How to prove this part of a problem?

Question

In triangle $ABC$, $\angle A=x$, $\angle B=2x$ and $AC/BC= 1/2000$

Can you prove that $x$ must be in between $0$ and $90$ degrees, and that $\sin (x)$ cannot be $0$.

I can kind of explain this, but mostly with words... how can I prove this more kind of "mathematically"?" (This is what I've been thinking: there are $3x + \angle y = 180$, that's why x can't be bigger $90$. It can't be less than $0$ because then it wouldn't exist) And as for $\sin x$ not being $0$, that would mean that the $\angle x$ is $0$, and that can't be...)

Answer 1

The angles of a triangle are all greater than $0$ and less than $180$, and since the sine of any angle in that range is positive, $\sin(x) = 0$ cannot be satisfied. And because the three angles of a triangle sum to $180$, the sum of two of them $A + B = 3 \cdot x$ is less than $180$, so $A = x$ is less than $60$.

Answer 2

Not only can we prove X is between 0 and 90 degrees, we can prove it is between 0 and 60 degrees.

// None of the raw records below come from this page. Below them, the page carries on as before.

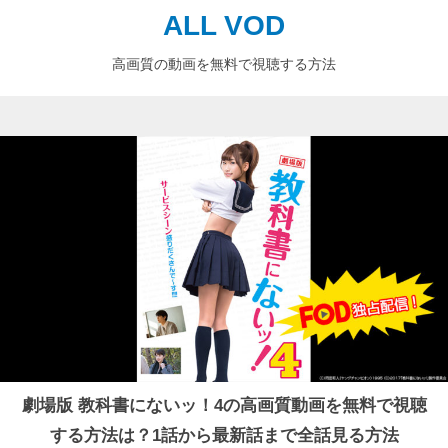
ALL VOD
高画質の動画を無料で視聴する方法
劇場版 教科書にないッ！4の高画質動画を無料で視聴
する方法は？1話から最新話まで全話見る方法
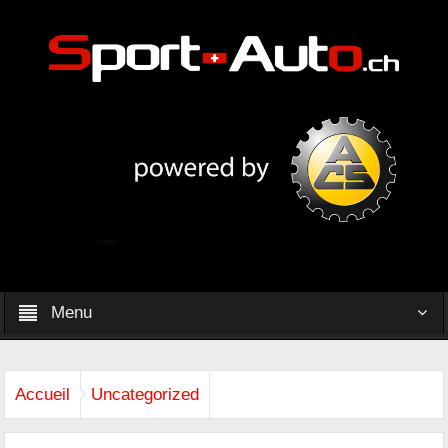
Menu
Accueil
Uncategorized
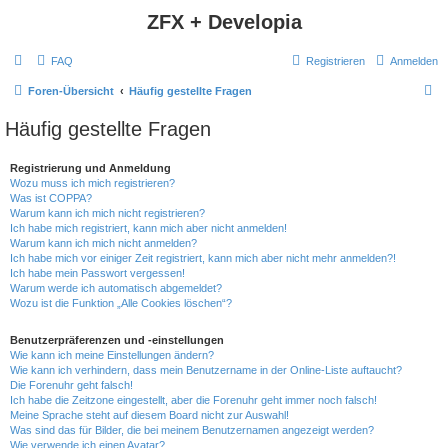
ZFX + Developia
FAQ
Registrieren
Anmelden
S
Foren-Übersicht
Häufig gestellte Fragen
u
Häufig gestellte Fragen
c
h
Registrierung und Anmeldung
Wozu muss ich mich registrieren?
e
Was ist COPPA?
Warum kann ich mich nicht registrieren?
Ich habe mich registriert, kann mich aber nicht anmelden!
Warum kann ich mich nicht anmelden?
Ich habe mich vor einiger Zeit registriert, kann mich aber nicht mehr anmelden?!
Ich habe mein Passwort vergessen!
Warum werde ich automatisch abgemeldet?
Wozu ist die Funktion „Alle Cookies löschen“?
Benutzerpräferenzen und -einstellungen
Wie kann ich meine Einstellungen ändern?
Wie kann ich verhindern, dass mein Benutzername in der Online-Liste auftaucht?
Die Forenuhr geht falsch!
Ich habe die Zeitzone eingestellt, aber die Forenuhr geht immer noch falsch!
Meine Sprache steht auf diesem Board nicht zur Auswahl!
Was sind das für Bilder, die bei meinem Benutzernamen angezeigt werden?
Wie verwende ich einen Avatar?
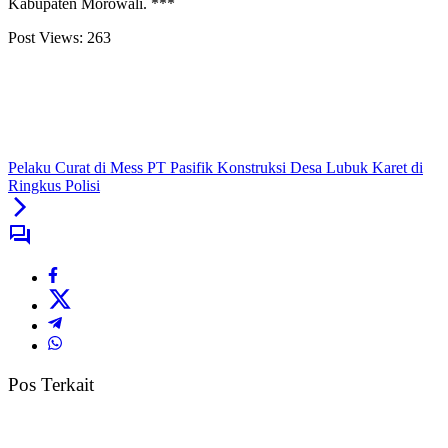
Kabupaten Morowali. ***
Post Views:
263
Pelaku Curat di Mess PT Pasifik Konstruksi Desa Lubuk Karet di
Ringkus Polisi
Pos Terkait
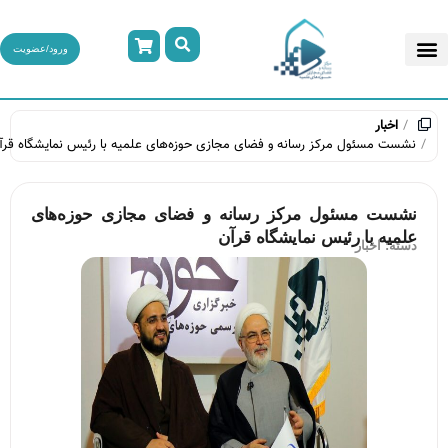
ورود/عضویت
اخبار
نشست مسئول مرکز رسانه و فضای مجازی حوزه‌های علمیه با رئیس نمایشگاه قرآن
نشست مسئول مرکز رسانه و فضای مجازی حوزه‌های
علمیه با رئیس نمایشگاه قرآن
دسته:
اخبار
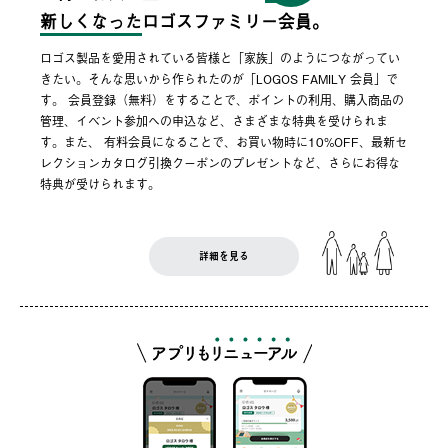
新しくなった
ロゴスファミリー会員。
ロゴス製品を愛用されている皆様と「家族」のようにつながってい
きたい。そんな思いから作られたのが「LOGOS FAMILY 会員」で
す。 会員登録（無料）をすることで、ポイントの利用、購入商品の
管理、イベント参加への申込など、さまざまな特典を受けられま
す。また、 有料会員になることで、お買い物時に10%OFF、最新セ
レクションカタログ引換クーポンのプレゼントなど、さらにお得な
特典が受けられます。
詳細を見る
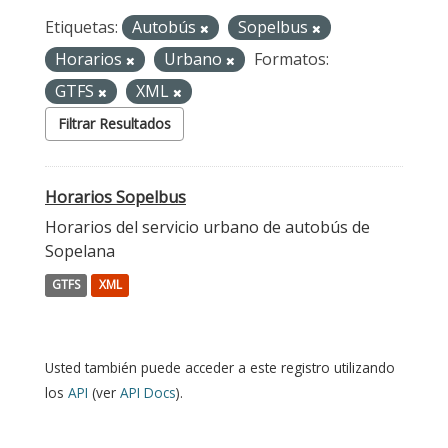
Etiquetas:
Autobús
Sopelbus
Horarios
Urbano
Formatos:
GTFS
XML
Filtrar Resultados
Horarios Sopelbus
Horarios del servicio urbano de autobús de
Sopelana
GTFS
XML
Usted también puede acceder a este registro utilizando
los
API
(ver
API Docs
).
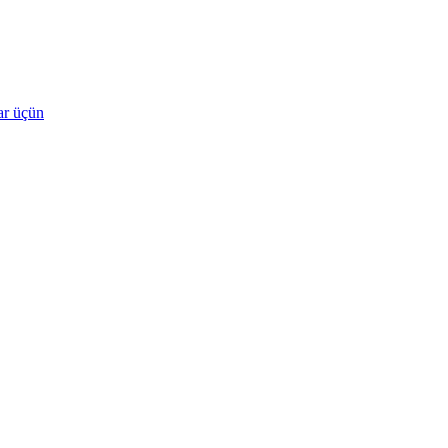
lar üçün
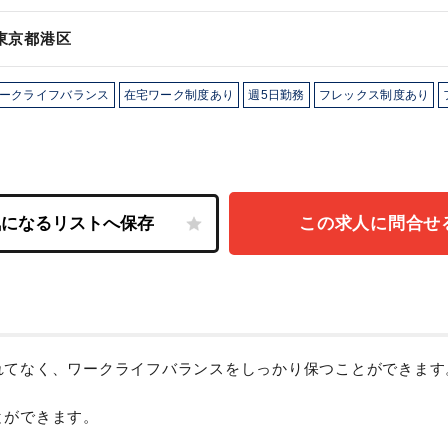
東京都港区
ークライフバランス
在宅ワーク制度あり
週5日勤務
フレックス制度あり
この求人に問合せ
れてなく、ワークライフバランスをしっかり保つことができます
とができます。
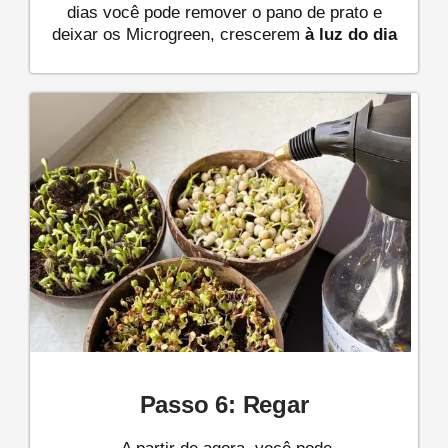
dias você pode remover o pano de prato e
deixar os Microgreen, crescerem
à luz do dia
Passo 6: Regar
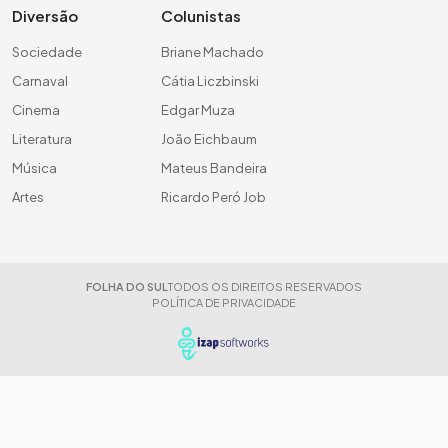
Diversão
Colunistas
Sociedade
Briane Machado
Carnaval
Cátia Liczbinski
Cinema
Edgar Muza
Literatura
João Eichbaum
Música
Mateus Bandeira
Artes
Ricardo Peró Job
FOLHA DO SUL
TODOS OS DIREITOS RESERVADOS
POLÍTICA DE PRIVACIDADE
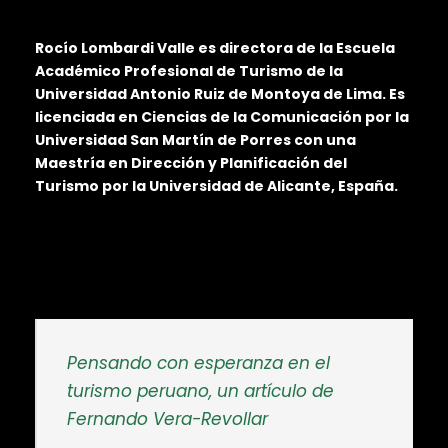
Rocío Lombardi Valle es directora de la Escuela
Académico Profesional de Turismo de la
Universidad Antonio Ruiz de Montoya de Lima. Es
licenciada en Ciencias de la Comunicación por la
Universidad San Martín de Porres con una
Maestría en Dirección y Planificación del
Turismo por la Universidad de Alicante, España.
Pensando con esperanza en el
turismo peruano, un artículo de
Fernando Vera-Revollar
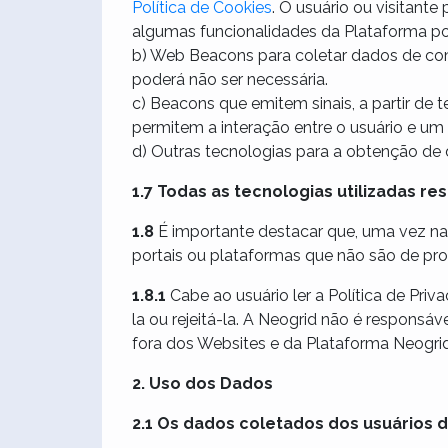
Política de Cookies
. O usuário ou visitant
algumas funcionalidades da Plataforma pod
b) Web Beacons para coletar dados de co
poderá não ser necessária.
c) Beacons que emitem sinais, a partir de
permitem a interação entre o usuário e um
d) Outras tecnologias para a obtenção de 
1.7 Todas as tecnologias utilizadas re
1.8
É importante destacar que, uma vez na P
portais ou plataformas que não são de prop
1.8.1
Cabe ao usuário ler a Política de Pri
la ou rejeitá-la. A Neogrid não é responsá
fora dos Websites e da Plataforma Neogrid
2. Uso dos Dados
2.1 Os dados coletados dos usuários d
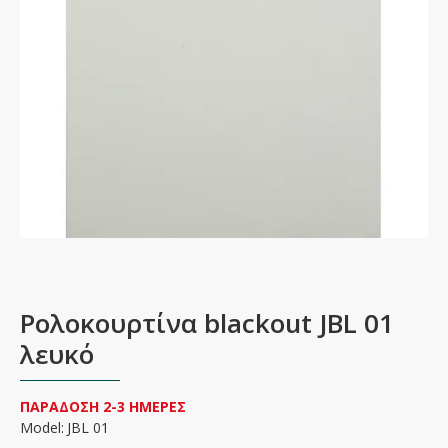
Ρολοκουρτίνα blackout JBL 01
λευκό
ΠΑΡΑΔΟΣΗ 2-3 ΗΜΕΡΕΣ
Model:
JBL 01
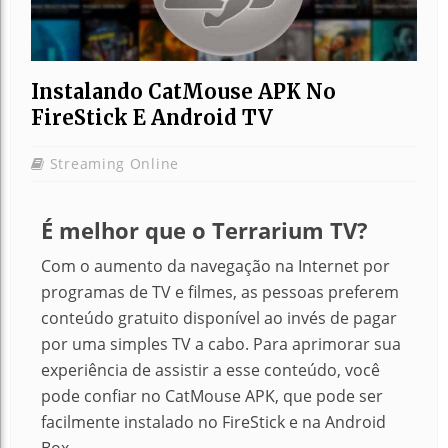
Instalando CatMouse APK No
FireStick E Android TV
Streaming Online
É melhor que o Terrarium TV?
Com o aumento da navegação na Internet por
programas de TV e filmes, as pessoas preferem
conteúdo gratuito disponível ao invés de pagar
por uma simples TV a cabo. Para aprimorar sua
experiência de assistir a esse conteúdo, você
pode confiar no CatMouse APK, que pode ser
facilmente instalado no FireStick e na Android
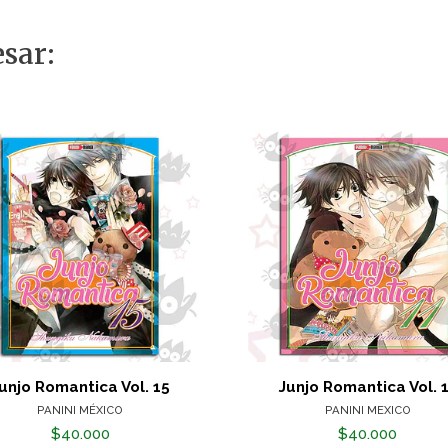
sar:
unjo Romantica Vol. 15
Junjo Romantica Vol. 
PANINI MÉXICO
PANINI MEXICO
$40.000
$40.000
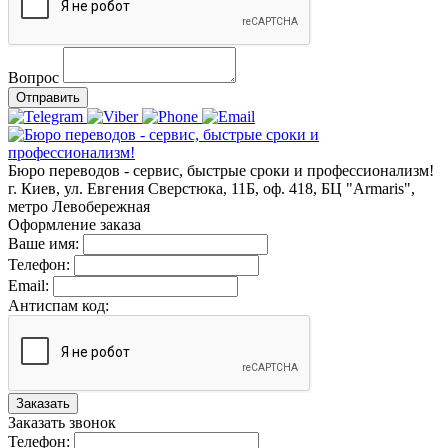
Вопрос
Отправить
Бюро переводов - сервис, быстрые сроки и профессионализм!
г. Киев, ул. Евгения Сверстюка, 11Б, оф. 418, БЦ "Armaris",
метро Левобережная
Оформление заказа
Ваше имя:
Телефон:
Email:
Антиспам код:
Заказать
Заказать звонок
Телефон:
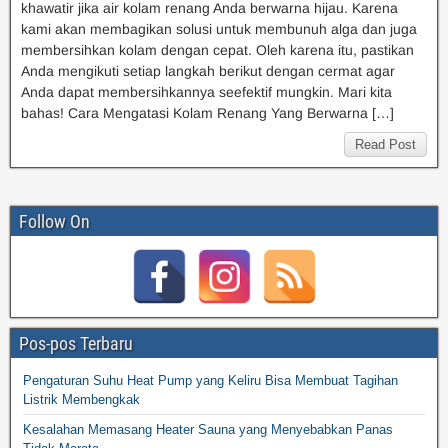
khawatir jika air kolam renang Anda berwarna hijau. Karena
kami akan membagikan solusi untuk membunuh alga dan juga
membersihkan kolam dengan cepat. Oleh karena itu, pastikan
Anda mengikuti setiap langkah berikut dengan cermat agar
Anda dapat membersihkannya seefektif mungkin. Mari kita
bahas! Cara Mengatasi Kolam Renang Yang Berwarna […]
Read Post
Follow On
Pos-pos Terbaru
Pengaturan Suhu Heat Pump yang Keliru Bisa Membuat Tagihan
Listrik Membengkak
Kesalahan Memasang Heater Sauna yang Menyebabkan Panas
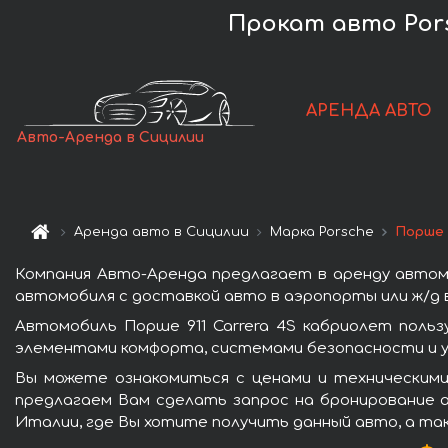
Прокат авто Porsc
АРЕНДА АВТО
Авто-Аренда в Сицилии
Аренда авто в Сицилии
Марка Porsche
Порше 
Компания Авто-Аренда предлагает в аренду автомо
автомобиля с доставкой авто в аэропорты или ж/д в
Автомобиль Порше 911 Carrera 4S кабриолет поль
элементами комфорта, системами безопасности и у
Вы можете ознакомиться с ценами и техническими 
предлагаем Вам сделать запрос на бронирование а
Италии, где Вы хотите получить данный авто, а та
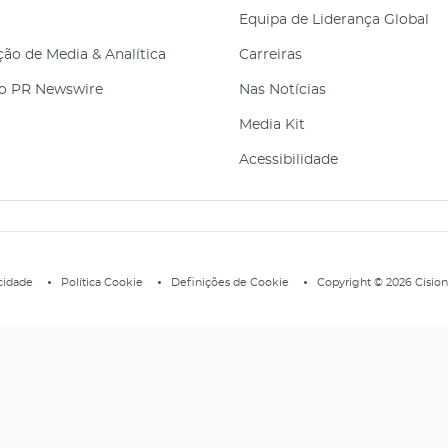
Equipa de Liderança Global
ão de Media & Analítica
Carreiras
ão PR Newswire
Nas Notícias
Media Kit
Acessibilidade
acidade
Política Cookie
Definições de Cookie
Copyright © 2026 Cision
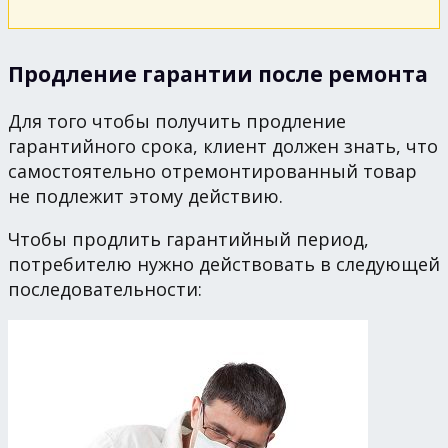
Продление гарантии после ремонта
Для того чтобы получить продление
гарантийного срока, клиент должен знать, что
самостоятельно отремонтированный товар
не подлежит этому действию.
Чтобы продлить гарантийный период,
потребителю нужно действовать в следующей
последовательности:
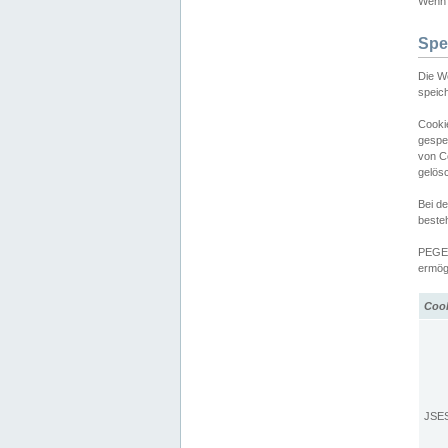
Wenn d
Spe
Die W
speic
Cooki
gespe
von C
gelös
Bei d
beste
PEGEL
ermögl
Coo
JSE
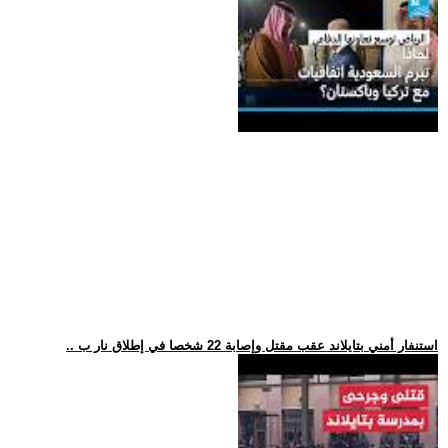
.. استنفار أمني بتايلاند عقب مقتل وإصابة 22 شخصا في إطلاق نار ب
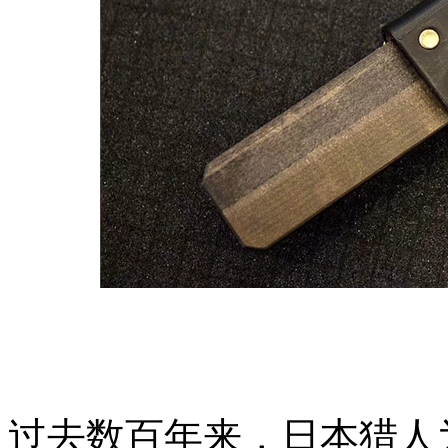
过去数百年来，日本猎人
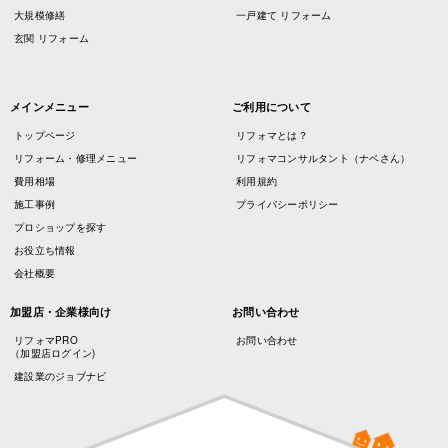
大規模修繕
一戸建て リフォーム
玄関 リフォーム
メインメニュー
ご利用について
トップページ
リフォマとは？
リフォーム・修理メニュー
リフォマコンサルタント（ナベさん）
費用相場
利用規約
施工事例
プライバシーポリシー
プロショップを探す
お役立ち情報
会社概要
加盟店・企業様向け
お問い合わせ
リフォマPRO
お問い合わせ
（加盟店ログイン)
建設業のジョブナビ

Call our 3 angles X, 2X, and Y. We know that X + 2X + Y = 180. Therefore:

3X + Y = 180
3X = 180 - Y
X = (180 - Y) / 3
X = 60 - Y/3

Since Y is guaranteed to be some positive value, X is 60 minus that value, and is greater than 0 by virtue of being an angle in a triangle. This puts it in the range of 0 to 90.

Like you originally stated, the proof that sin(x) =/= 0 is simple: by this graph, sin(x) only equals 0 at x=0 + 180° * k, where k is an integer. This never falls in our possible values for x (0 < x < 60) so sin(x) is never 0.